Plus tôt cette semaine, certains internautes ont d’ailleurs effleuré cette contradiction sur les réseaux sociaux. « Lè pou n pran plezi nou nan otèl ak jazz nou pa gen ensekirite, moman ti pèp la pral rive, piga m tande plenyen », pouvait-on lire sur Facebook.
Le carnaval pris dans la temporalité politique
Par ailleurs, un autre élément majeur reste encore au débat cette année: la date du 7 février. Cette date est particulièrement importante sur le plan politique, car elle marque une étape clé dans la transition. Tous les regards sont tournés vers l’évolution de la situation, notamment en ce qui concerne le Conseil Présidentiel de Transition (CPT), appelé à remettre le pouvoir. La manière dont cette transition se déroulera pourrait influencer directement la décision d’organiser ou non le carnaval. Le 7 février apparaît donc comme une date à surveiller de très près.

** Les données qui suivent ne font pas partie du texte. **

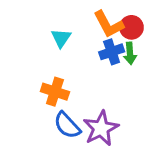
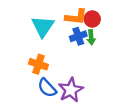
orange L-shape: (109, 24) -> (76, 17), turned -55
cyan triangle: (61, 38) -> (43, 27), size x1.6

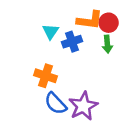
cyan triangle: (43, 27) -> (51, 32), size x0.6
blue cross: (78, 36) -> (72, 42), moved

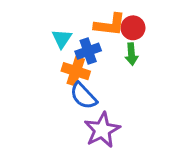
orange cross: (45, 76) -> (76, 71), moved
blue semicircle: (56, 103) -> (83, 96), moved

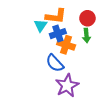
orange L-shape: (110, 25) -> (56, 16), moved
orange cross: (76, 71) -> (66, 45), moved

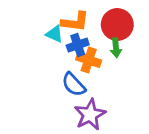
red circle: (87, 18) -> (117, 25), size x1.5
cyan triangle: (41, 25) -> (55, 34), turned -40

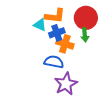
blue semicircle: (74, 85) -> (54, 62), turned 144

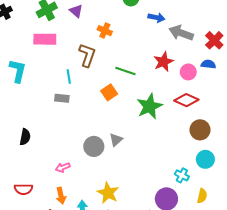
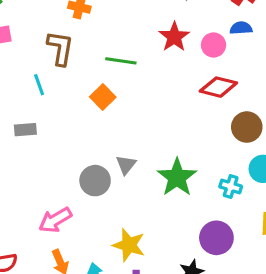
gray rectangle: (62, 98) -> (25, 130), moved
green star: (149, 106) -> (177, 177), moved
pink arrow: (63, 167) -> (55, 220), size x1.5
cyan cross: (182, 175) -> (231, 187), moved

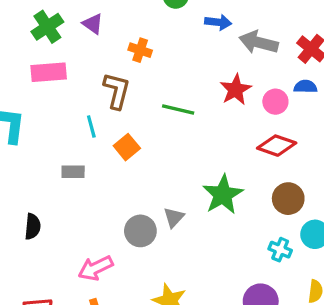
orange square: (103, 97) -> (127, 147), moved
brown circle: (247, 127) -> (288, 199), moved
green star: (177, 177) -> (223, 195), moved

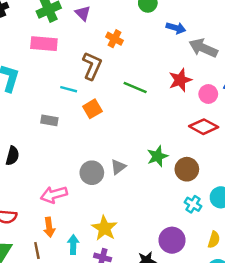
cyan line: (91, 127) -> (69, 89), turned -70
green star: (223, 195) -> (157, 156), size x0.7
brown circle: (288, 199) -> (187, 169), moved

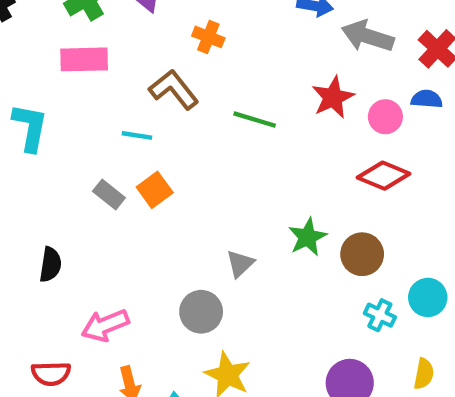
brown L-shape: (92, 66) -> (174, 89), turned -56
orange square: (92, 109) -> (155, 190), moved
gray rectangle: (49, 120) -> (109, 194), turned 35
gray circle: (92, 173) -> (201, 312), moved
pink arrow: (54, 195) -> (105, 325), moved

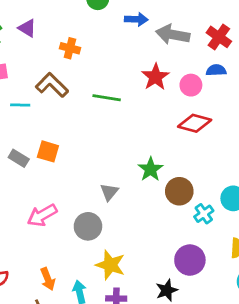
cyan line: (137, 135) -> (20, 105), moved
orange square: (155, 190) -> (48, 151), turned -30
brown circle: (362, 254) -> (179, 191), moved
cyan cross: (380, 315) -> (204, 214), turned 36
pink arrow: (105, 325) -> (42, 215), moved

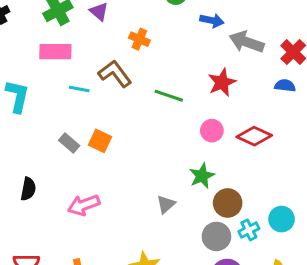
pink circle: (191, 85) -> (212, 131), moved
gray triangle: (109, 192) -> (166, 204), moved
gray circle: (88, 226) -> (216, 236), moved

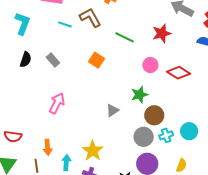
orange square: (100, 141) -> (96, 60), moved
black semicircle: (28, 189) -> (26, 60), moved
pink arrow: (84, 205) -> (57, 103), turned 130

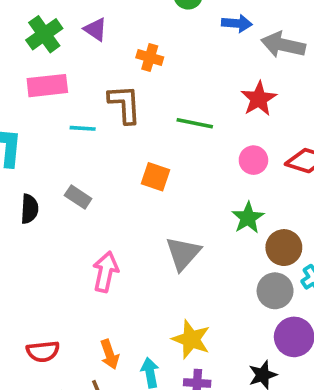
brown L-shape: (90, 18) -> (125, 104), turned 40
gray triangle: (112, 110) -> (183, 253), moved, size x1.5

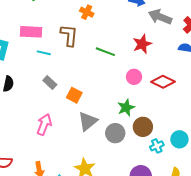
pink rectangle: (47, 86) -> (31, 32), moved
cyan line: (83, 128) -> (44, 53), moved
orange square: (155, 177) -> (74, 95), moved
gray rectangle: (78, 197) -> (50, 82), moved
gray circle: (275, 291) -> (115, 133), moved

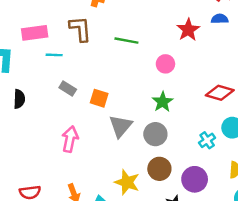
red star: (142, 44) -> (188, 30), moved
red diamond: (163, 82) -> (220, 93), moved
brown circle: (143, 127) -> (159, 169), moved

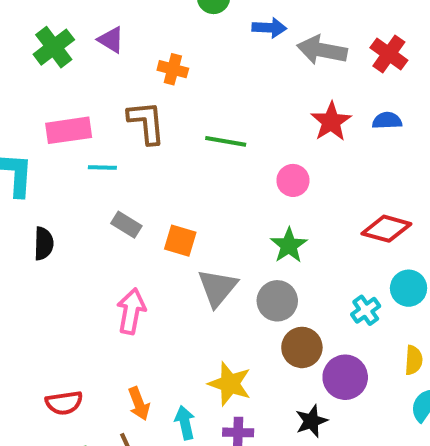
blue semicircle: (220, 19) -> (387, 121), moved
brown circle: (159, 169) -> (302, 347), moved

Ainsi, la question demeure ouverte : faut-il privilégier la prudence sécuritaire au détriment de la culture, ou trouver une formule adaptée permettant de célébrer le carnaval tout en garantissant la sécurité de la population, dans un contexte politique en pleine évolution ? Une chose est certaine: le carnaval reste un symbole fort de l’identité haïtienne, un espace d’expression populaire, de résistance culturelle et d’espoir pour tout un peuple.